Now indeed the woman was delighted, and for an hour the two sat in silence, watching, till at length the woman was able to make her choice. She thought she had now compensated the Merchant for all disappointments by making these purchases, but when he saw what her selections were, he was greatly irritated.

"You haven't a thing there that I wished you to have," he complained. "The plays you have chosen were not selected by me, but were thrust upon me by the exigencies of the sale of which I spoke to you. You have passed by all the true stories of men and women, all the probable and understandable things, and taken those foolish old stories of 'Faust,' of 'Tannhäuser,' of 'Hamlet,' 'Everyman,' and 'The Sunken Bell.' You have even one play which has not classicism to recommend it, the most inartistic thing Stevenson ever wrote, 'Dr. Jekyll and Mr. Hyde.'"

"I have seen almost every play put upon the stage in my time," said the woman. "For the play is my one extravagance. And I realize now for the first time that the dramas of the realists have been quite forgotten by me. They are all run together in a curious confusion, and I can not so much as remember the names of the characters. It is, after all, only these Symbols that interest me and find a place in my memory — it is these on which I think when I lie wakeful in bed, these that sustain me in right-doing and keep me faithful to the things that are eternal."

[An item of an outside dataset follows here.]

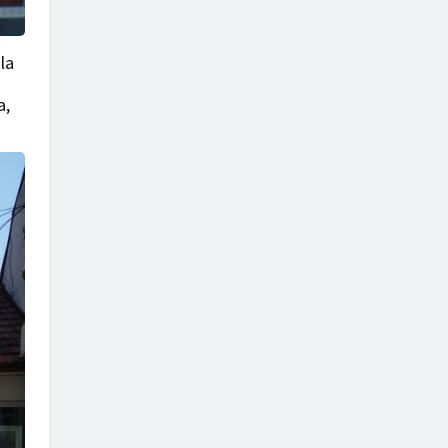
la
a,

"I am done with you, madam!" shouted the man. "Yet, no, upon reflection, not quite done. For your disregard of the value of my wares you shall be properly punished. Behold, here is the Truth about yourself!"

And he held up to view another sphere. The woman looked long and the color came and went in her face. Her little hands clasped and unclasped, and once she would have fallen had not the old man supported her. But after a time she pushed the sphere away.

"There is a mistake somewhere," she said, in a voice at once joyous and humble. "All of these things are true, I know, yet, somehow, that is not I. There is something within me, not seen by any one, not understood by myself, which makes me different from that. It is the thing that causes me to be careful of my life, which leads me to believe that I shall live again and which lets me walk among my fellows with my head held high. It is the innermost self, the secret and eternal Me."

"It is a figment of your brain," scoffed the old man, "a piece of legerdemain of the psychologists, a ghost conjured up by the churchmen!" He was trembling with anger, yet his eyes betrayed a defeat. "Come," he cried, "confess!"

"I can confess nothing sir, except that as soon as you are gone I shall comfort myself for all the Truth you have shown me, with my sweet Symbols. I did not know till now that I lived by them. But now that I know it I am all the more protected against sorrow and sin and falsehood. I am only a poor woman and ignorant, yet this I know, that in my Symbols hides a greater truth than your Truth knows. Farewell, sir, and come this way no more."